What is expected - Exactly how many lines in this data contain the word "Viktor"? Only the number should be given.

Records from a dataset
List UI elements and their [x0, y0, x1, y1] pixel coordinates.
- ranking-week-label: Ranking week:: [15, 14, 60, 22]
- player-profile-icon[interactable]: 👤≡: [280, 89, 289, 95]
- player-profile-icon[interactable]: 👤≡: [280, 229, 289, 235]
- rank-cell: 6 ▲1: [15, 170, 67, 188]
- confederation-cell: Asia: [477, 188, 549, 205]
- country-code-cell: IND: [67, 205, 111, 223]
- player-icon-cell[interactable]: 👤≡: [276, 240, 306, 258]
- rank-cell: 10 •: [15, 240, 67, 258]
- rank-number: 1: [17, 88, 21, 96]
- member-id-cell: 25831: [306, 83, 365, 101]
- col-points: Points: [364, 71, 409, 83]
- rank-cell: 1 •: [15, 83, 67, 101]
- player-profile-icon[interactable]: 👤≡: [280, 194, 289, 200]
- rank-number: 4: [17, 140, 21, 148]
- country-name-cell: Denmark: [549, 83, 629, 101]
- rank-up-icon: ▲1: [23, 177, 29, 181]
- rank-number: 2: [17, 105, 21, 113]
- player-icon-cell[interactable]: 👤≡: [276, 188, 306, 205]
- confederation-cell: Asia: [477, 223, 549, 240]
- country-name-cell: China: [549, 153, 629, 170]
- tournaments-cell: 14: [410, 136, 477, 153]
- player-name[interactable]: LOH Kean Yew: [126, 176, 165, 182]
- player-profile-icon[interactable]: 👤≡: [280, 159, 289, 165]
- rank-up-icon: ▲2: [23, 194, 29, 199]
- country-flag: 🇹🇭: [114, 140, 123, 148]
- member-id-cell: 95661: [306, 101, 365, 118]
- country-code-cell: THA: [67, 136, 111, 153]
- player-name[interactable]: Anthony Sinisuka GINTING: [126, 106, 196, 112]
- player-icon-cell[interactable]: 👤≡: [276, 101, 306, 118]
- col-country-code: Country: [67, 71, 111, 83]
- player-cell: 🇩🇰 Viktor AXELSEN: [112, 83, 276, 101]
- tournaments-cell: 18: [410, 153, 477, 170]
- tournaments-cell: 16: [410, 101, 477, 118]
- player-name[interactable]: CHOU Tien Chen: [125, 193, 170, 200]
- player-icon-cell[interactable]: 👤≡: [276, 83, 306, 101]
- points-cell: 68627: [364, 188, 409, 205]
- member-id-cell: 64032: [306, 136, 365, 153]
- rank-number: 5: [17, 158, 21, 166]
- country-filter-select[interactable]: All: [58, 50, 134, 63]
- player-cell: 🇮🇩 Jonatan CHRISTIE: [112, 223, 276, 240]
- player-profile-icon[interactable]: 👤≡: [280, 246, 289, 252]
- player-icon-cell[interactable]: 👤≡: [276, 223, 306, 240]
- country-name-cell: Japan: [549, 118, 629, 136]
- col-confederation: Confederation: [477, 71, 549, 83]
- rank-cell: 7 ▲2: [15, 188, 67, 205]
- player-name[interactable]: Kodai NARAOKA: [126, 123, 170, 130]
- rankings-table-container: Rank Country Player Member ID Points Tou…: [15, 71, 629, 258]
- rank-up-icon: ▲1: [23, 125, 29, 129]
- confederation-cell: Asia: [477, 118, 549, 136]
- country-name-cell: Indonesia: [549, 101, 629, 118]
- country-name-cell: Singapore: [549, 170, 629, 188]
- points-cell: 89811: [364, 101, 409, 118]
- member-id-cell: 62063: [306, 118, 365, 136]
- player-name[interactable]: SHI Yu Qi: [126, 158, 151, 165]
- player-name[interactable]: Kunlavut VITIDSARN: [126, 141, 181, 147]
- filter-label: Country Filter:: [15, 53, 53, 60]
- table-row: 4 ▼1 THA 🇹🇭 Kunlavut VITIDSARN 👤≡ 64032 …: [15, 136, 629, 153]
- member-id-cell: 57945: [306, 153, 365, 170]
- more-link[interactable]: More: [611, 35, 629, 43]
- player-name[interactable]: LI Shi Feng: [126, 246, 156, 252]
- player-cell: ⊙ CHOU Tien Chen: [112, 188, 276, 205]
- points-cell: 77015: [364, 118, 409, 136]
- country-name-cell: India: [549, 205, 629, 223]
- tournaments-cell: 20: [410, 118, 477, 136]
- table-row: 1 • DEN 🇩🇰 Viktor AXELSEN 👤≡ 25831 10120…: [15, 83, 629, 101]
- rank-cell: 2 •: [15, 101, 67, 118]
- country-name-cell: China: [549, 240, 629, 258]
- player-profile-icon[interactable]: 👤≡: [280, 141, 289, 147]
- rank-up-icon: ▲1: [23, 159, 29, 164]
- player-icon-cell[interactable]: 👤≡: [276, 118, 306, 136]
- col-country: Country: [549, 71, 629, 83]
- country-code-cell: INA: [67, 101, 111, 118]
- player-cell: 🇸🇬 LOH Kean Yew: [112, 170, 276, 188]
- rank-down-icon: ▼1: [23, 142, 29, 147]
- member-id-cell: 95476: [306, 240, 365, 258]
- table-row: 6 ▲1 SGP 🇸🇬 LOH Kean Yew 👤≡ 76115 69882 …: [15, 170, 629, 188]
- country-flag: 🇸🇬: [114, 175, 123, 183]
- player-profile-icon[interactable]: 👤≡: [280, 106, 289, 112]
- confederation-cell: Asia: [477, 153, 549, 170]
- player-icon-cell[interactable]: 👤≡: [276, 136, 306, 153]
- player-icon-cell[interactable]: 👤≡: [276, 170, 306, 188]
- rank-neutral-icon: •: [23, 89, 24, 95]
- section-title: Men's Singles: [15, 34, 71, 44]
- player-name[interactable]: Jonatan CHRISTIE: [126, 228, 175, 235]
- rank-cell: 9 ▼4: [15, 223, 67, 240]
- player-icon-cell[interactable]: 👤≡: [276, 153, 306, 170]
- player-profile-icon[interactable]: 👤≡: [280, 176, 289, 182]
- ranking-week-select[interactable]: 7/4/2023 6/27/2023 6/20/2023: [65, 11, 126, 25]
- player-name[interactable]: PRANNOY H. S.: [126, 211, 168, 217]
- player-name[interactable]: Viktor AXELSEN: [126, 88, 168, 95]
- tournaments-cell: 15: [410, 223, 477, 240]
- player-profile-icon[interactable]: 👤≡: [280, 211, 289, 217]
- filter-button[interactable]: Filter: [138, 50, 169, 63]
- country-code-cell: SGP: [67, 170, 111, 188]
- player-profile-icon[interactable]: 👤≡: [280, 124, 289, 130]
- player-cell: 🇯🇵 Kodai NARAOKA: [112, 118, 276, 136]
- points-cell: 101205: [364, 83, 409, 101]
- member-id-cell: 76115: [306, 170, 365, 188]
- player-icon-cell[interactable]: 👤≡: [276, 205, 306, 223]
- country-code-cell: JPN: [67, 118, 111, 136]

Solved problem - 3